### Task instructions
No pictures go into the copy. Write out exactly the lines below from the one containing "Challenges and Criticisms" through the one containing "2 months, 2 weeks ago".

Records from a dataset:
■ ■ ■ ■ ■
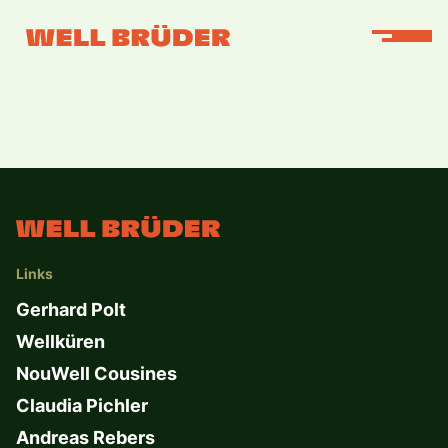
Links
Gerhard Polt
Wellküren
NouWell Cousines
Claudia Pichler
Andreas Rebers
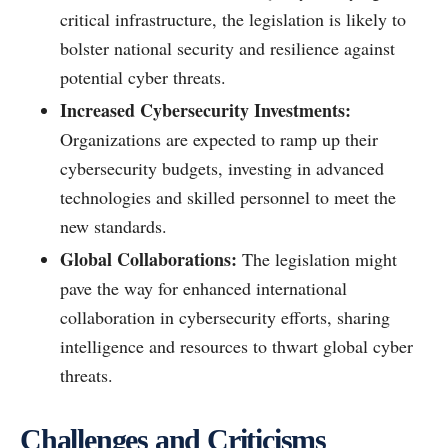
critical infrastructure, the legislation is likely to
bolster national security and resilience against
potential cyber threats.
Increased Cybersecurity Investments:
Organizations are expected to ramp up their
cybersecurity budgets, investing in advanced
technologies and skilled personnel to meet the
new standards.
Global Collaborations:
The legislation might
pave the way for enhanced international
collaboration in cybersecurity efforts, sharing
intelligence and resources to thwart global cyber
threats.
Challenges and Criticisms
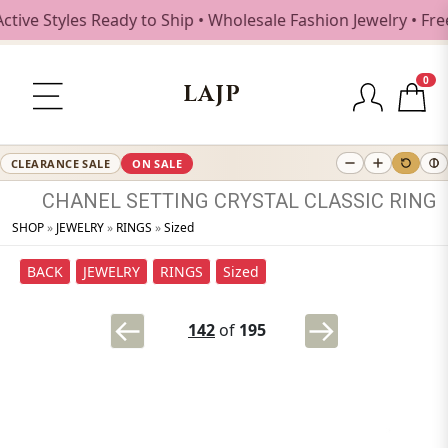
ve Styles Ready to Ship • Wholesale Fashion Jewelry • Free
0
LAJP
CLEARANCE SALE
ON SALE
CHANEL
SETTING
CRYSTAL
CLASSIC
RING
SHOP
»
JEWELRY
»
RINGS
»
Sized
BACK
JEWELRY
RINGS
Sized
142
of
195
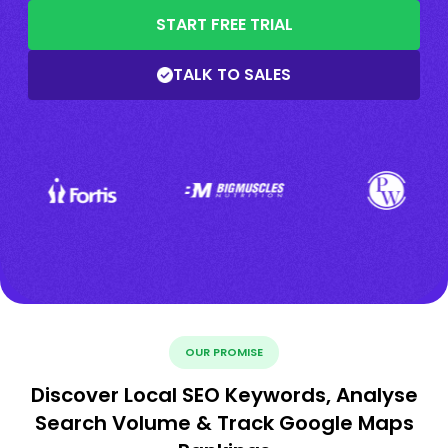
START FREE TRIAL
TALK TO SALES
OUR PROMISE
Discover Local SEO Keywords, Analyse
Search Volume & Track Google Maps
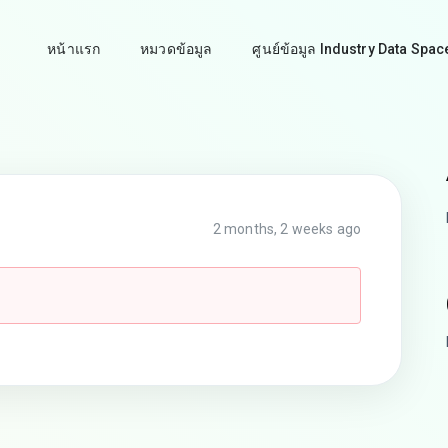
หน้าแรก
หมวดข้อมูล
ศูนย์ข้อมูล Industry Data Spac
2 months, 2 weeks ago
■ ■ ■ ■ ■
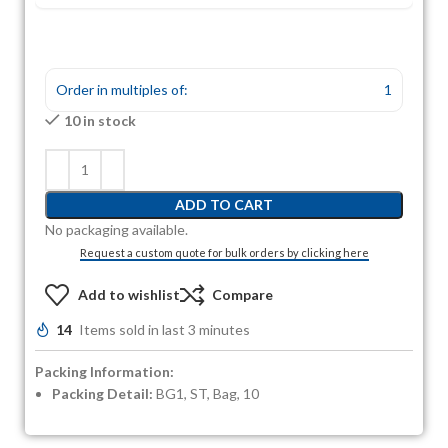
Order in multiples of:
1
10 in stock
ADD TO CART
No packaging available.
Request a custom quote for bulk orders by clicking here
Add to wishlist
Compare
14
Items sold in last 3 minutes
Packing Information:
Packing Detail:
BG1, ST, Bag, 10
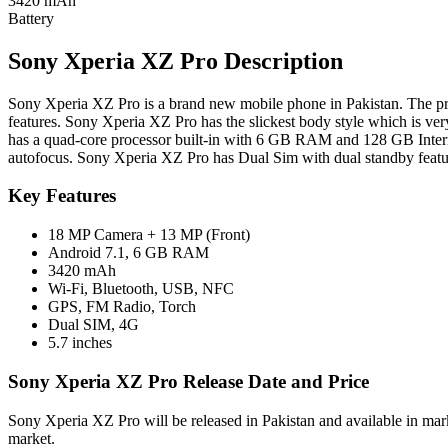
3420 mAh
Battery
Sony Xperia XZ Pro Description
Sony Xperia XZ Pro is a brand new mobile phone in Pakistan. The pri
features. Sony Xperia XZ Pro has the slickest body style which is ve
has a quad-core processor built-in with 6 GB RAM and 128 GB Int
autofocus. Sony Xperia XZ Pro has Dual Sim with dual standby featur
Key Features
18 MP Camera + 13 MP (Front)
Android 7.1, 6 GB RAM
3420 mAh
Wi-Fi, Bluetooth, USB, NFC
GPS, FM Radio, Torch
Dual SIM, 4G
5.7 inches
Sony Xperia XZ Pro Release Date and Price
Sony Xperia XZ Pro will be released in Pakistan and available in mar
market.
■ ■ ■ ■ ■
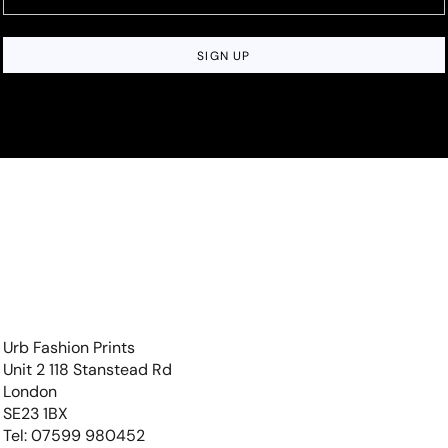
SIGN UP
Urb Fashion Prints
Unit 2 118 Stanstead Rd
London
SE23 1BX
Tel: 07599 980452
■ ■ ■ ■ ■
### Result of this task
Challenges and Criticisms
ve Styles Ready to Ship • Wholesale Fashion Jewelry • Free
0
LAJP
CLEARANCE SALE
ON SALE
CHANEL
SETTING
CRYSTAL
CLASSIC
RING
SHOP
»
JEWELRY
»
RINGS
»
Sized
BACK
JEWELRY
RINGS
Sized
142
of
195
START FREE TRIAL
TALK TO SALES
OUR PROMISE
Discover Local SEO Keywords, Analyse
Search Volume & Track Google Maps
หน้าแรก
หมวดข้อมูล
ศูนย์ข้อมูล Industry Data Spac
2 months, 2 weeks ago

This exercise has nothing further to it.